Il y a un an pourtant, tout a changé, un homme m’a jeté une pierre puis une autre, plus grosse, qui m’a fait mal en me traitant de masisi. Je lui ai répondu, lui ai dit qu’il n’avait pas le droit de me frapper et ai commencé à argumenter avec lui, rapidement, un groupe de garçons sont arrivés avec toute sorte d’objets dont une machette, ils ont commencé à me rouer de coup, et m’ont frappé avec la machette, mais heureusement, j’ai réussi à m’enfuir en entrant dans une maison sur la rue et en sortant par la porte de derrière. J’ai cru que j’aillais mourir ce jour-là, et je crois que je serais mort si par chance je n’avais pas pu m’enfuir.

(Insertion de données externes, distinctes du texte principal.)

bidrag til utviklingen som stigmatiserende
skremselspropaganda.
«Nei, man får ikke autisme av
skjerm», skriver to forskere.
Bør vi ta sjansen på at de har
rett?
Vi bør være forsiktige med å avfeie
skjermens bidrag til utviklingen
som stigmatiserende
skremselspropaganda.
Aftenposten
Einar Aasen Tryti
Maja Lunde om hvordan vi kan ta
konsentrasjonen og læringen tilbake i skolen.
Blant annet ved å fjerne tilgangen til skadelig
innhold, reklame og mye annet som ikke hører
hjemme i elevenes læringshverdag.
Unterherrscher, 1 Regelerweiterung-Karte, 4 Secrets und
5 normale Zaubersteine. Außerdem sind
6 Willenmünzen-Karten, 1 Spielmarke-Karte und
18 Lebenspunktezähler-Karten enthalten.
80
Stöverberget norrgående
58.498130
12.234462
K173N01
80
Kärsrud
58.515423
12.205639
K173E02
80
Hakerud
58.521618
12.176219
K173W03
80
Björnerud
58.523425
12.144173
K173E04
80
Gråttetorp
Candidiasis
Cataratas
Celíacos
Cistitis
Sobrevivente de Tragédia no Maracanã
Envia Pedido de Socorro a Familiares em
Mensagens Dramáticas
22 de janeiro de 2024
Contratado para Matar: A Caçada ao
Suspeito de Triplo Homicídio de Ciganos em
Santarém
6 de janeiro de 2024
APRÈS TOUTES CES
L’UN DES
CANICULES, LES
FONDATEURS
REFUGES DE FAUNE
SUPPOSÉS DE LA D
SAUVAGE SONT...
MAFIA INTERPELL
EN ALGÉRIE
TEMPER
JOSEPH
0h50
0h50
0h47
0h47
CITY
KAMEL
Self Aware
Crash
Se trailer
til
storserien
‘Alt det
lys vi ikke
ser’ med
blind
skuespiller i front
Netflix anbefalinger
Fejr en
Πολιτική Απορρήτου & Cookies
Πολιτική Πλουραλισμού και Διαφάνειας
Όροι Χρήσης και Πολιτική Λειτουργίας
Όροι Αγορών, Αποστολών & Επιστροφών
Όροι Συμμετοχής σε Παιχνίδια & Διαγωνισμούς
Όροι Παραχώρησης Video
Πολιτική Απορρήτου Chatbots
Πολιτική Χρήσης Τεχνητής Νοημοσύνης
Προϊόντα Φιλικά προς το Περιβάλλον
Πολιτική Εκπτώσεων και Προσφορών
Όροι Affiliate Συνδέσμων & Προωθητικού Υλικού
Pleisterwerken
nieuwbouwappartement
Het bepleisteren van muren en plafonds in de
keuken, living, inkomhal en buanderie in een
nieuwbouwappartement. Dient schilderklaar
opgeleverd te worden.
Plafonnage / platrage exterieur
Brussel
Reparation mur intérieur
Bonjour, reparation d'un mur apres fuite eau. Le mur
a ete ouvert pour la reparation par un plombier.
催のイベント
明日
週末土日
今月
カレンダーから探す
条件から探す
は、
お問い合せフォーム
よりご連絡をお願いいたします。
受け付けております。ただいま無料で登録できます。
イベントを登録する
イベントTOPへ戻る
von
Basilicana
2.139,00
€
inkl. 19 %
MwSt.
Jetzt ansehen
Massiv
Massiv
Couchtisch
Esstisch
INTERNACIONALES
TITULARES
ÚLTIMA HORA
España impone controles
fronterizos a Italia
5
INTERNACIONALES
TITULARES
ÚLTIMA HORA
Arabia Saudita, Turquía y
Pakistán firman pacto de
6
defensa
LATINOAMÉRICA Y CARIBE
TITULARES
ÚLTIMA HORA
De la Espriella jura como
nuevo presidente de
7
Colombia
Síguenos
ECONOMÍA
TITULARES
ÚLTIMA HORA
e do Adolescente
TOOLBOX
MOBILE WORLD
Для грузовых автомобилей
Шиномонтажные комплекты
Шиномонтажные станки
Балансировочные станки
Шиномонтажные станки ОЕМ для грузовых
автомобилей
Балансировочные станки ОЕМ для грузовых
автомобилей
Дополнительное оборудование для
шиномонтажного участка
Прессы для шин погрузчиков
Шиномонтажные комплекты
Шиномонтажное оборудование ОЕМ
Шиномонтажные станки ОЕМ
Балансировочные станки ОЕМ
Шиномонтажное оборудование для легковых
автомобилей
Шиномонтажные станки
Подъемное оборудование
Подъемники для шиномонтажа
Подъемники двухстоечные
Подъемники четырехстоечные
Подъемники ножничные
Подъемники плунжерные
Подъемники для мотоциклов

Le lendemain, je suis allé à la police pour porter plainte. On a ri de moi et les policiers ont refusé d’enregistrer ma plainte, me disant que c’était moi qui avais provoqué mes agresseurs et que c’était de ma faute. Humilié et rabaissé, je suis finalement rentré chez moi où j’ai préféré mentir à ma famille pour ne pas entendre encore une fois que c’était de ma faute.

Mes plaies ont cicatrisé et je n’ai presque plus mal, mais je garde la peur, quand je marche dans la rue, de me faire agresser à nouveau. Je n’ai pas les moyens de déménager dans un autre quartier et dans ce pays, le seul moyen de ne pas courir le risque de se faire agresser quand on est masisi, c’est de vivre dans une maison sécurisée dans des quartiers aisés et de se déplacer en voiture privée. Je ne savais pas quoi faire jusqu’à ce que Charlot me contacte pour me demander si je voulais faire partie de KOURAJ.

Maintenant, je fais partie d’un groupe, avec des personnes qui comme moi ne veulent pas que les jeunes souffrent et subissent à l’avenir ce que nous endurons chaque jour en Haïti. Je m’engage dans KOURAJ parce que je sais que ce que je risque, je le risque déjà dans la rue, si je me fais frapper, au moins ce sera pour avoir parlé, pour avoir défendu mes droits, plutôt que parce que j’ai baissé les yeux. J’ai peur mais je suis convaincu que nous n’avons pas d’autres choix que de nous engager dans cette lutte.